§ **Work to be completed**
Where the records below reach the line containing "warehouses for sale", start transcribing, and end with the line containing "No it worked", exactly and with nothing else added.

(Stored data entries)
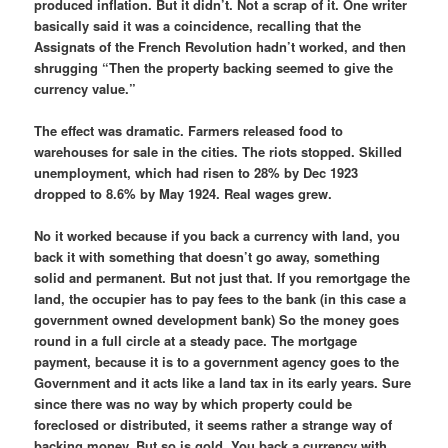
produced inflation. But it didn’t. Not a scrap of it. One writer
basically said it was a coincidence, recalling that the
Assignats of the French Revolution hadn’t worked, and then
shrugging “Then the property backing seemed to give the
currency value.”
The effect was dramatic. Farmers released food to
warehouses for sale in the cities. The riots stopped. Skilled
unemployment, which had risen to 28% by Dec 1923
dropped to 8.6% by May 1924. Real wages grew.
No it worked because if you back a currency with land, you
back it with something that doesn’t go away, something
solid and permanent. But not just that. If you remortgage the
land, the occupier has to pay fees to the bank (in this case a
government owned development bank) So the money goes
round in a full circle at a steady pace. The mortgage
payment, because it is to a government agency goes to the
Government and it acts like a land tax in its early years. Sure
since there was no way by which property could be
foreclosed or distributed, it seems rather a strange way of
backing money. But so is gold. You back a currency with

§ **Solution for this problem**
warehouses for sale in the cities. The riots stopped. Skilled
unemployment, which had risen to 28% by Dec 1923
dropped to 8.6% by May 1924. Real wages grew.
No it worked because if you back a currency with land, you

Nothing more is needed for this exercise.